Une nouvelle étude documentée vient de voir le jour sous la plume du professeur Cesare Catananti, ancien directeur général de la polyclinique Gemelli, qui jette un éclairage nouveau sur le fameux décret d’excommunication des communistes, qui fit couler beaucoup d’encre en son temps.
L’intérêt de l’ouvrage La scomunica ai comunisti – L’excommunication des communistes, ed San Paolo, 384 pages, 25 euros, (non traduit à ce jour) – réside dans le fait que l’auteur a pu avoir accès aux archives secrètes du Saint-Office, qui sont désormais ouvertes aux chercheurs, pour la période couvrant le pontificat de Pie XII (1939-1958) l’un des plus contesté de toute l’Histoire de l’Eglise.
13 juillet 1949. Coup de tonnerre dans un ciel calme : le Saint-Siège publie le décret d’excommunication des communistes, signé par le pape Pie XII deux jours auparavant.
Désormais, tous ceux qui « font profession de la doctrine matérialiste et antichrétienne des communistes, et particulièrement ceux qui la défendent et la propagent librement et en toute connaissance de cause, encourent ipso facto (…) l’excommunication spécialement réservée au Saint-Siège ».
Soixante-treize ans plus tard, les documents, jusqu’ici classifiés, consultés par Cesare Catananti, éclairent le processus ayant mené le pontife romain d’alors, à prendre une décision lourde de conséquences pour toute l’Eglise.
Les raisons derrière ce décret
Il ressort que le décret d’excommunication est le résultat de plusieurs facteurs décisifs. Tout d’abord, la situation à l’Est. Derrière le Rideau de fer, en effet, la répression contre les membres de la hiérarchie catholique était féroce, avec un but avoué du côté des Rouges : créer un peu partout des Eglises locales totalement entre les mains du Régime.
Oltretevere, on avait alors pleinement conscience que le bolchevisme visait l’Eglise catholique au cœur, non pour simplement la réduire au silence, mais pour la détruire de fond en comble.
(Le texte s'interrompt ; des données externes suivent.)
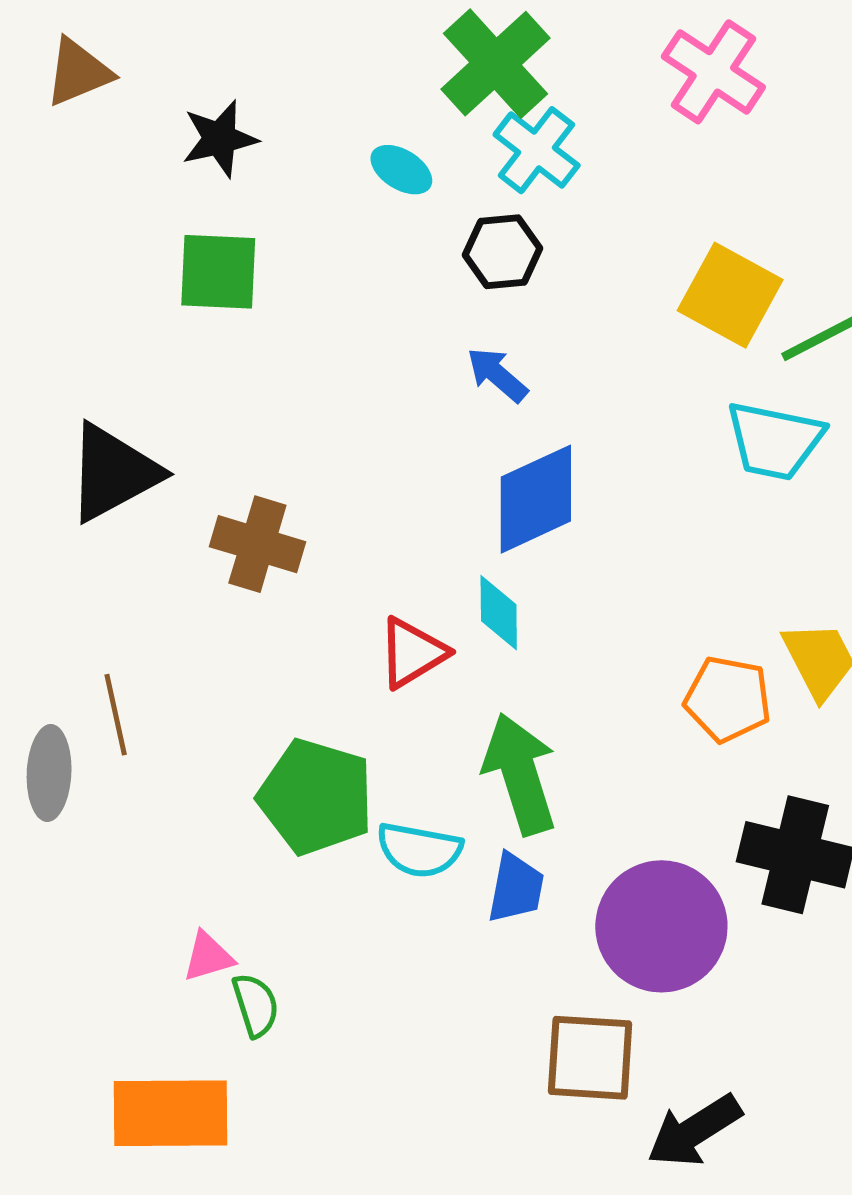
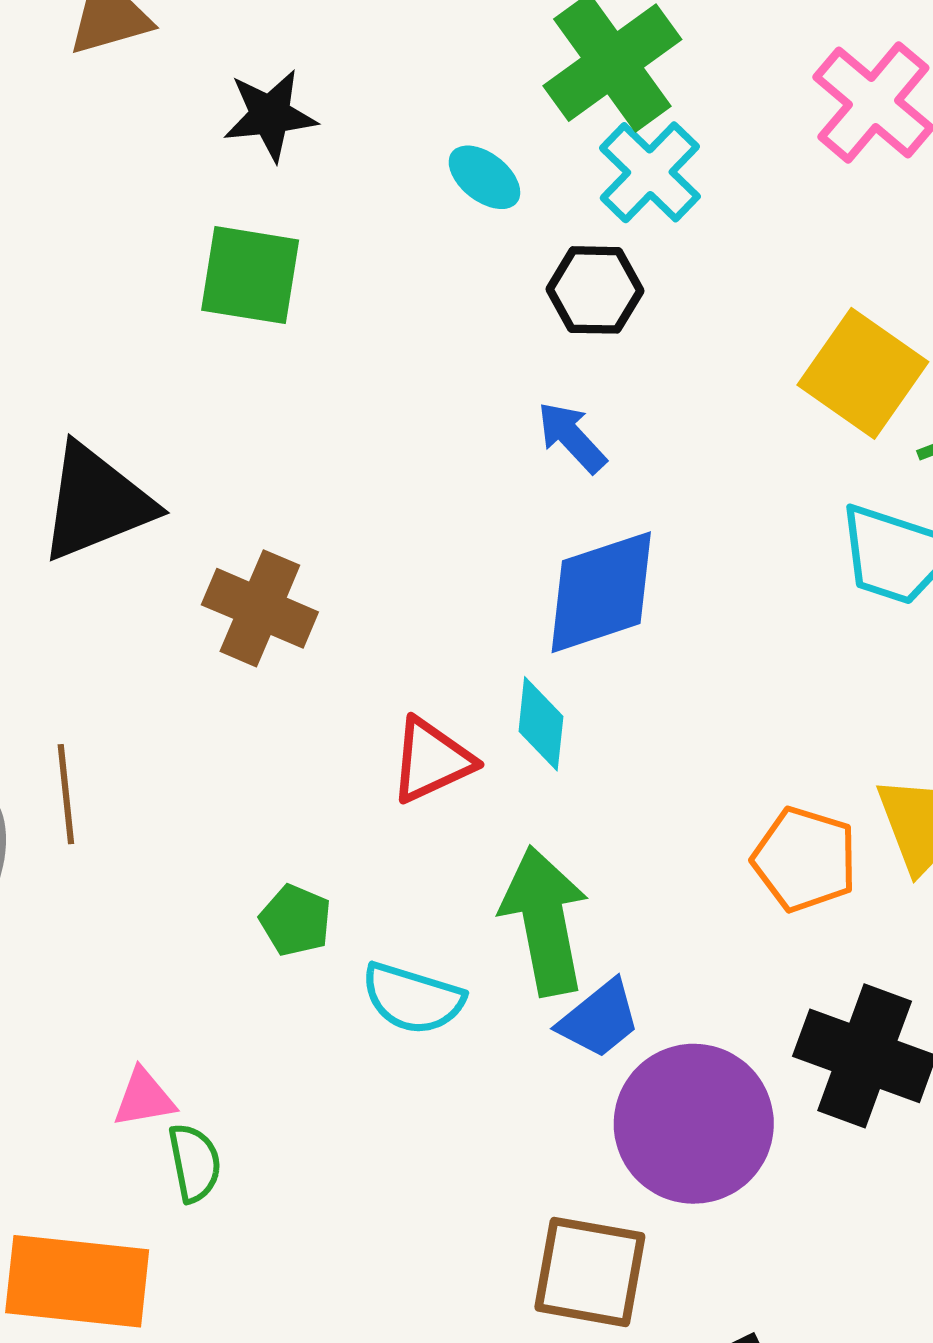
green pentagon: (316, 797) -> (296, 920), size x0.5
blue trapezoid: (516, 888) -> (599, 1019), moved, turned 34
En cela, le décret d’excommunication apparaît, pour Pie XII, comme une opération-survie.
Autre facteur important, la situation en Italie : la péninsule compte, en 1949, environ deux millions de militants communistes, qui n’ont rien à voir avec la figure bonhomme du Peppone de Don Camillo…
D’autant plus que les archives du Saint-Siège montrent que le Pape disposait d’informations – confirmées depuis par Moscou et les archives du Parti communiste italien – selon lesquelles un soulèvement armé était très sérieusement envisagé : il fallait parer au plus pressé, et rappeler à l’ordre les nombreux catholiques égarés dans le communisme, mais encore attachés aux traditions de leur enfance, comme les funérailles et les mariages à l’Eglise, interdits par le décret de 1949.
Dans le même temps, cela permettait de donner un coup de pouce décisif à la Démocratie chrétienne – parti fondé en 1942 et soutenu par le Vatican – qui dominera pour longtemps la vie politique italienne, à partir de 1949 notamment.
A la lecture des archives du Saint-Office, Cesare Catananti conclut sur un bilan en demi-teinte, pour un décret qui n’aurait « pas atteint les objectifs qu’il se fixait » : l’application de la peine canonique n’a pas toujours été très aisée, chaque évêque interprétant parfois à sa manière le scienter et libere – l’adhésion consciente, libre et intime – entrainant l’excommunication. Mais peut-être ce flou juridique était-il voulu, afin de permettre aux évêques d’agir en pasteurs, et non pas seulement en censeurs ?
Quoiqu’il en soit, l’auteur souligne qu’il faut replacer ce décret « à fort caractère religieux » dans un contexte spirituel très fort : au même moment, les archéologues découvrent le tombeau de saint Pierre, sous l’autel de la confession de la Basilique vaticane, confirmant la Tradition et lui donnant un poids inégalé.
Quelques mois plus tard, s’ouvre l’année sainte 1950 qui culmine avec la déclaration du dogme de l’Assomption de Notre Dame, celle dont le Cœur Immaculé devrait un jour triompher des erreurs que le communisme a répandues à travers le monde.